A quoi sert le .xmodmaprc, en gros à quoi sert d'avoir les touches ayant un nom XF... ? C'est juste pour que ça soit plus pratique ou y a une autre utilité ?

----------

## chrissou

autre question une fois les touches reconnu dans le xmodmap comment faire pour affecter une fonction a cette touche ??
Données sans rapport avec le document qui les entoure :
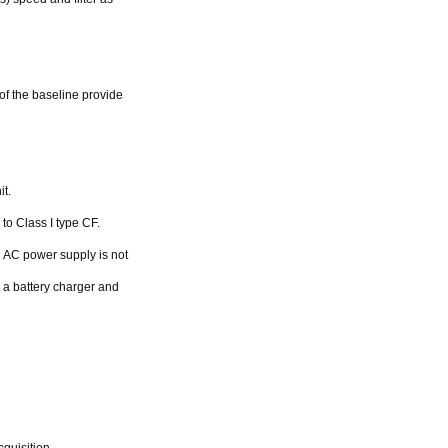
 of the baseline provide
t.
to Class I type CF.
 AC power supply is not
h a battery charger and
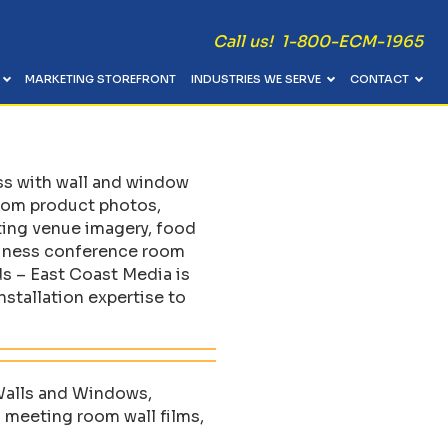
Call us! 1-800-ECM-1965
MARKETING STOREFRONT
INDUSTRIES WE SERVE
CONTACT
Catalogs, Manuals, Newsletters
Table Skirts, Runners & Table Throws
 / Event
Bindery, Coils & Stitching
Pop-Up Displays & Kiosks
ess with wall and window
Presentation Folders, Counter Cards & Menus
Pole Banners, Wind Flags & Tents
room product photos,
Postcards, EDDM & Direct Mail Materials
Menu Boards & Directory Signs
ting venue imagery, food
siness conference room
Video Brochures
Coroplast Signs & Cut Vinyl Lettering
ds – East Coast Media is
stallation expertise to
 Walls and Windows,
 meeting room wall films,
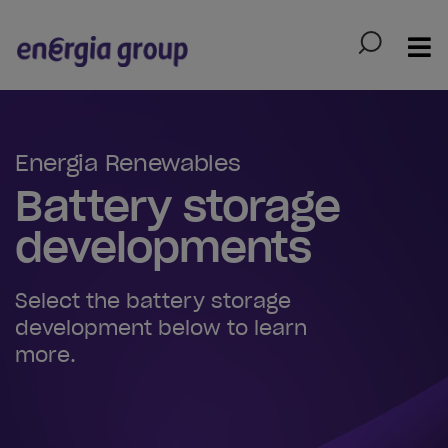
Skip to main content
Energia Renewables
Battery storage
developments
Select the battery storage
development below to learn
more.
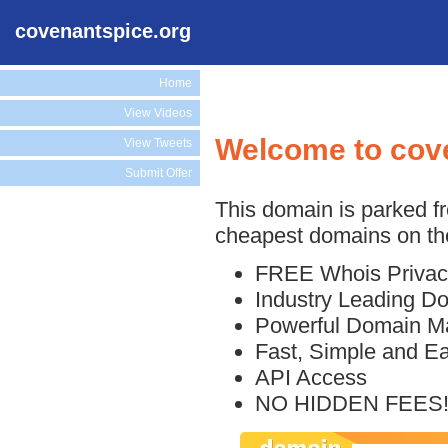
covenantspice.org
Home
View Videos
Welcome to cov
View Tweets
Submit Offer
This domain is parked f
cheapest domains on the
FREE Whois Privac
Industry Leading D
Powerful Domain M
Fast, Simple and E
API Access
NO HIDDEN FEES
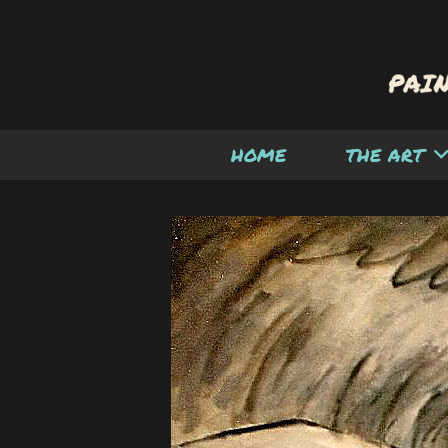
HOME
THE ART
Merci pour ce petit tuto fort sympatique !  :Wink: 

----------

## fb99

 *Quote:*   

> 
> 
> A quoi sert le .xmodmaprc, en gros à quoi sert d'avoir les touches ayant un nom XF... ? C'est juste pour que ça soit plus pratique ou y a une autre utilité ?
> 
> 

 

je crois bien que tu à raison, c'est juste pour mieux si retrouver dans la configuration (surtout lorsque c'est à la main), j'en pas sure mais presque qu'on doit pouvoir utilisé directement les keycode

pas de koi pour le tuto!  :Smile: 

 *Quote:*   

> 
> 
> autre question une fois les touches reconnu dans le xmodmap comment faire pour affecter une fonction a cette touche ?? 
> 
> 

 

ça dépent du wm que tu utilise par exemple dans fluxbox c'est très simple il suffit d'éditer le fichier keys dans ~/.fluxbox/keys regarde ici ça pour t'aider http://www.fluxbox.org/docbook/fr/html/c223.html

pour kde je sais que tu peux le configurer avec un programme très souple qui permet d'ailleurs de faire plein d'autre petite chose bien sympatique (je l'ai tester dans kde 3.4 je histoire de voir) il s'appelle khotkeys et tu peux la configurer via kcontrol --> Regional & Accessibilité --> KhotKeys

pour le reste je ne sais pas... je pense qu'il doit y avoir des utilitaires... à voir.

----------

## chrissou

nickel chrome ca tombe parfaitement bien puisque je suis sous fluxbox  :Wink: 

je vais suivre tout ca et je test !

Merci encore

----------

## spider312

tu peux aussi utiliser un soft externe indépendant du WM comme xbindkeys, simple et bien foutu, et tu n'auras pas à tout reconf si tu change de WM  :Wink: 

----------

## fb99

merci pour l'info je l'ajoute en haut

----------

## DuF

 *fb99 wrote:*   

>  *Quote:*   
> 
> A quoi sert le .xmodmaprc, en gros à quoi sert d'avoir les touches ayant un nom XF... ? C'est juste pour que ça soit plus pratique ou y a une autre utilité ?
> 
>  
> ...

 

OK, je demandais par curiosité car je m'embêtais pas à le faire mais si jamais cela me faisait passer à côté de fonctionnalités "top moumoute" bah j'aurai aimé le savoir  :Smile: 

Thx pour l'info.

----------

## kernelsensei

Déplacé de French vers Documentations, Astuces et Scripts.

----------